Brasileiros no setor de construção se preocupam menos com ambiente que a média global, alerta estudo

A construção civil no Brasil representa uma paraça econômica relevante — em 2021 e 2022, cresceu e gerou empregos em ritmo mais forte que o resto da economia. Em responsabilidade ambiental, porém, o setor enfrenta barreiras. É o que aponta o primeiro Barômetro da Construção Sustentável, pesquisa mundial produzida pelo grupo Saint-Gobain, gigante francês dono de marcas brasileiras como Telhanorte e Brasilit.
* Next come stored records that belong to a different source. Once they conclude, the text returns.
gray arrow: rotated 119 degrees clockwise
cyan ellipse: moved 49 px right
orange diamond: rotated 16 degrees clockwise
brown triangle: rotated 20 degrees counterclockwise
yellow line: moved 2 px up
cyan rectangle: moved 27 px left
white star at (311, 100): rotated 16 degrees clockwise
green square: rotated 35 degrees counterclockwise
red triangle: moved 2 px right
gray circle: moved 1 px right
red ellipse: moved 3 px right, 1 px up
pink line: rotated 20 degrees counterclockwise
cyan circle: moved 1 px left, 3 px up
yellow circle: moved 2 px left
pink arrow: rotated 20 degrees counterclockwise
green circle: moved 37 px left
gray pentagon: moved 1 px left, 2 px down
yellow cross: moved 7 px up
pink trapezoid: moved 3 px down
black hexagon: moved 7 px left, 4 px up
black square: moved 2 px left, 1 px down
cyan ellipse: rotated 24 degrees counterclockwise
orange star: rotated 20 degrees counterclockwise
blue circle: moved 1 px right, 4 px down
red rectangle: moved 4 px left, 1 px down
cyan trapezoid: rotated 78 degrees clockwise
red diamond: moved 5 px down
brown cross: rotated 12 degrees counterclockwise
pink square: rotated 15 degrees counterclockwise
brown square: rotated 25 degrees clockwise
Localmente, boas práticas ambientais no setor significariam unidades residenciais mais inteligentes e cidades melhores para viver do que temos hoje no Brasil. Globalmente, o setor responde por 37% das emissões de CO2, gera 40% dos resíduos sólidos e consome 50% dos recursos naturais usados, segundo dados da Saint-Gobin. Por isso, é imperativo transformar os métodos de construção para cumprirmos as metas do Acordo de Paris, que prevê manter o aquecimento global em no máximo 2°C até o fim do século.
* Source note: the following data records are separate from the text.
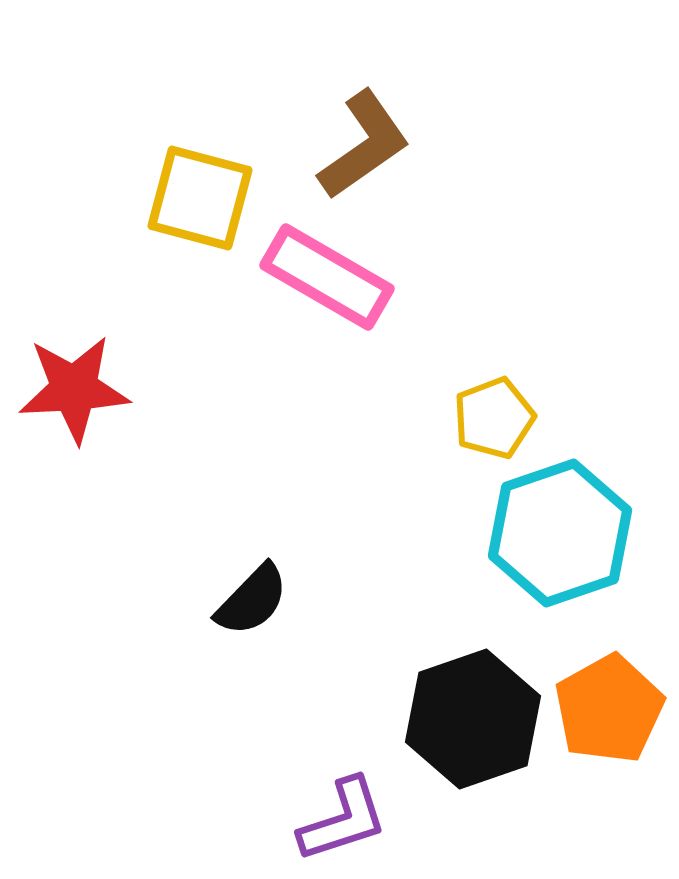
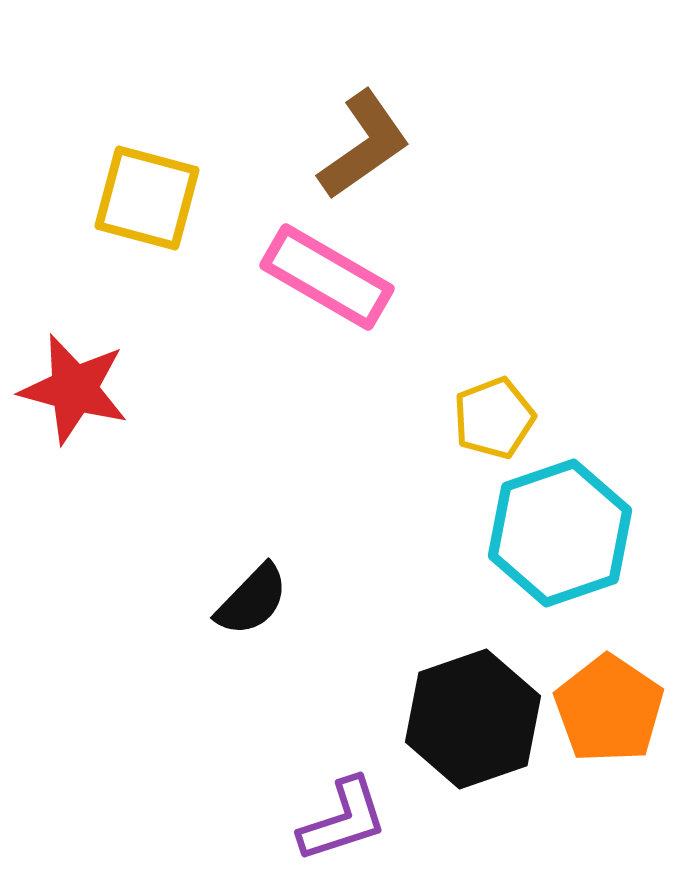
yellow square: moved 53 px left
red star: rotated 18 degrees clockwise
orange pentagon: rotated 9 degrees counterclockwise
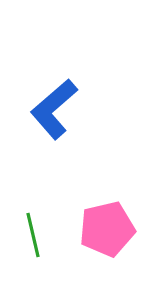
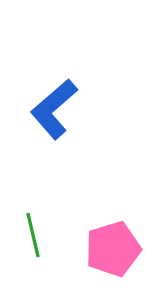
pink pentagon: moved 6 px right, 20 px down; rotated 4 degrees counterclockwise
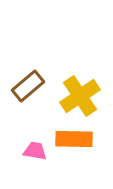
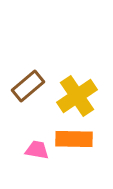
yellow cross: moved 3 px left
pink trapezoid: moved 2 px right, 1 px up
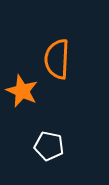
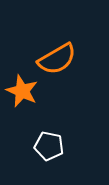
orange semicircle: rotated 123 degrees counterclockwise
A sondagem consultou 802 pessoas — foram 403 profissionais de empresas e associações, 200 estudantes de engenharia, arquitetura e design e 199 políticos eleitos. O trabalho foi feito em 10 países — Brasil, EUA, África do Sul, Alemanha, Espanha, França, Índia, Itália, Japão e Reino Unido.

Enquanto para a maioria global (70% dos entrevistados) os custos são apontados como principal gargalo para a evolução dos métodos sustentáveis, nos países em desenvolvimento participantes do estudo (Brasil, Índia e África do Sul), a falta de treinamento e qualificação profissional aparece como preocupação número um. “Os próximos anos serão cruciais para apoiar o setor e garantir a inclusão bem-sucedida de todos profissionais nessa transformação setorial”, destaca a pesquisa.

Em outro indicativo desse descompasso, o Brasil aparece também no grupo dos países onde apenas metade (51%) dos profissionais consultados se diz familiar com o conceito de construção sustentável, enquanto a média mundial fica em 58%.

O financiamento para adoção desses métodos também é considerado uma barreira a ser superada, mesmo que no Brasil a previsão do setor de construção seja de investir R$ 2,7 trilhões até 2030, segundo a consultoria Deloitte. Anualmente, o setor movimenta R$ 377,8 bilhões, de acordo com o IBGE (Instituto Brasileiro de Geografia e Estatística).

O que define uma construção sustentável?

Por definição, para fabricar construções sustentáveis, as empresas devem modernizar processos — no planejamento e durante a obra, é preciso reduzir desperdícios, preservar árvores e solo permeável, aumentar a eficiência no uso de água e energia, usar os materiais mais adequados a cada situação, destinar resíduos corretamente, minimizar impactos para o entorno. Depois disso, a obra pronta deve ser segura, confortável, eficiente no uso de água e energia e não agredir o restante da cidade (por seus efeitos como ruído, sombra, impermeabilização do solo e influência no trânsito).

O conceito abrange desde a engenharia e arquitetura, escolhendo materiais e usando sol e vento para aquecimento e refrigeração, por exemplo, ao mercado de casas pré-fabricadas, que usa menos material para construir residências eficientes e confortáveis. A lista de possibilidades engloba ainda práticas como engenharia verde e impressão 3D.

Na visão da Saint-Gobain, “a construção sustentável combina desempenho e durabilidade: em todo seu ciclo de vida, contribui positivamente para a saúde e o bem-estar das pessoas, tem uma pegada ambiental reduzida e oferece valor e qualidade superiores”.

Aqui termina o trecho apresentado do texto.